I know that this post is quite old. However, the answer is maybe interesting for you. Directly applying lensmaker's equation doesn't work due to the air inside the lens.
I would rather suggest the following:
Since the middle of such a shell consists of air we can conceptually cut it in two halves.
These two halves are two identical lenses (just turned by 180°).
The focal length of one half is:
$$ \frac{1}{f} = (n-1) \left(\frac1{R_1} - \frac1{R_2} + \frac{(n-1) d_\text{lens}}{n R_1 R_2}\right)$$
Note that both $R_1$ and $R_2$ are positive. In our special case $R_2 < R_1$ and so this lens acts as a diverging lens. $d_\text{lens} = R_1 -R_2$ is the thickness of our lens.

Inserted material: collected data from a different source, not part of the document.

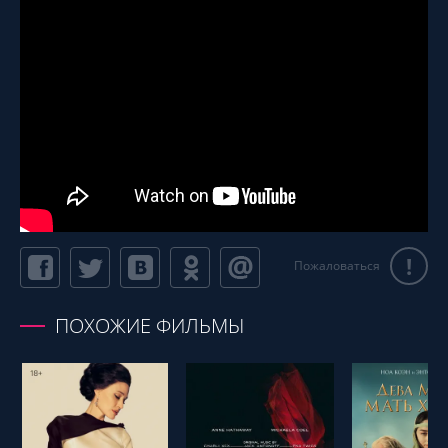
!
Пожаловаться
ПОХОЖИЕ ФИЛЬМЫ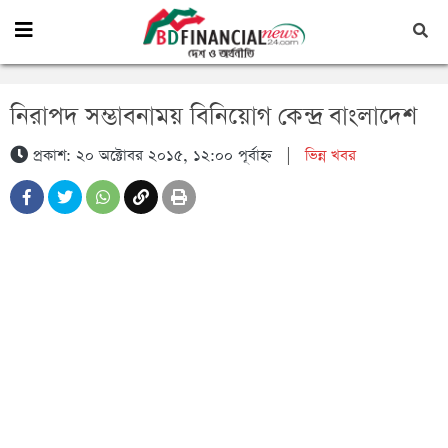
নিরাপদ সম্ভাবনাময় বিনিয়োগ কেন্দ্র বাংলাদেশ
প্রকাশ: ২০ অক্টোবর ২০১৫, ১২:০০ পূর্বাহ্ন
|
ভিন্ন খবর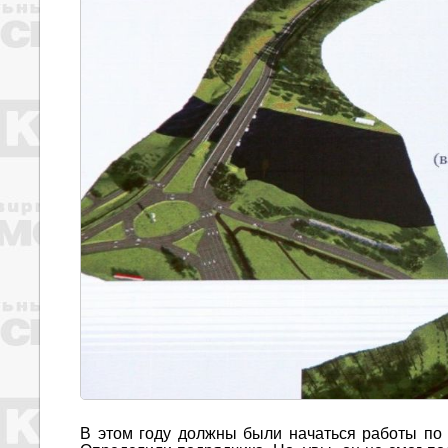
В этом году должны были начаться работы по 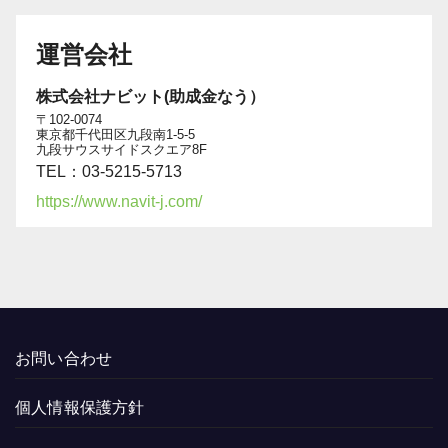
運営会社
株式会社ナビット(助成金なう）
〒102-0074
東京都千代田区九段南1-5-5
九段サウスサイドスクエア8F
TEL：03-5215-5713
https://www.navit-j.com/
お問い合わせ
個人情報保護方針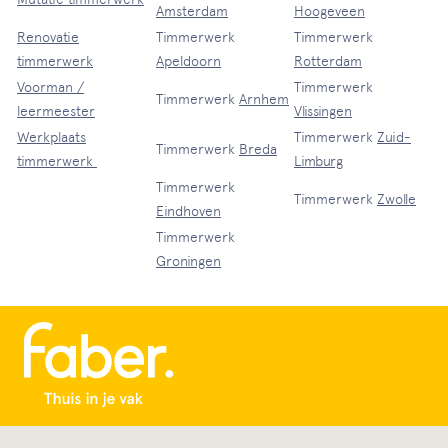
Amsterdam
Hoogeveen
Renovatie
Timmerwerk
Timmerwerk
timmerwerk
Apeldoorn
Rotterdam
Voorman /
Timmerwerk
Timmerwerk
Arnhem
leermeester
Vlissingen
Werkplaats
Timmerwerk
Zuid-
Timmerwerk
Breda
timmerwerk
Limburg
Timmerwerk
Timmerwerk
Zwolle
Eindhoven
Timmerwerk
Groningen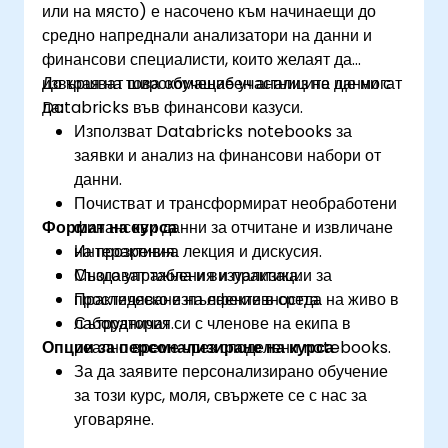
или на място) е насочено към начинаещи до
средно напреднали анализатори на данни и
финансови специалисти, които желаят да
извършват широкомащабен анализ на данни с
До края на това обучение участниците ще могат
Databricks във финансови казуси.
да:
Използват Databricks notebooks за
заявки и анализ на финансови набори от
данни.
Почистват и трансформират необработени
Формат на курса
финансови данни за отчитане и извличане
на прозрения.
Интерактивна лекция и дискусия.
Създават табла и визуализации за
Много упражнения и практика.
проследяване на ефективността.
Практическо изпълнение в среда на живо в
Сътрудничат си с членове на екипа в
лаборатория.
Опции за персонализиране на курса
реално време чрез споделени notebooks.
За да заявите персонализирано обучение
за този курс, моля, свържете се с нас за
уговаряне.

Now we've got a lens system of two such lenses and we have to combine those. This done via:
$$\frac{1}{f_{res}} = \frac1{f_1} + \frac1{f_2} - \frac{d}{f_1 f_2}$$
where $d$ is the distance between this lenses (two spherical shell halves). In our case it is $d=2\cdot \frac{R_1+R_2}{2}$.
To finally answer your question. In the case of a zero meniscus lens we get $R_1 = R_2$ and also $d_\text{lens} = 0$. This means that the focal length is 0. So you won't see any effect of the spherical shell.
edit: this whole calculation neglects spherical aberrations. So this is only valid for rays close to the center of the shell.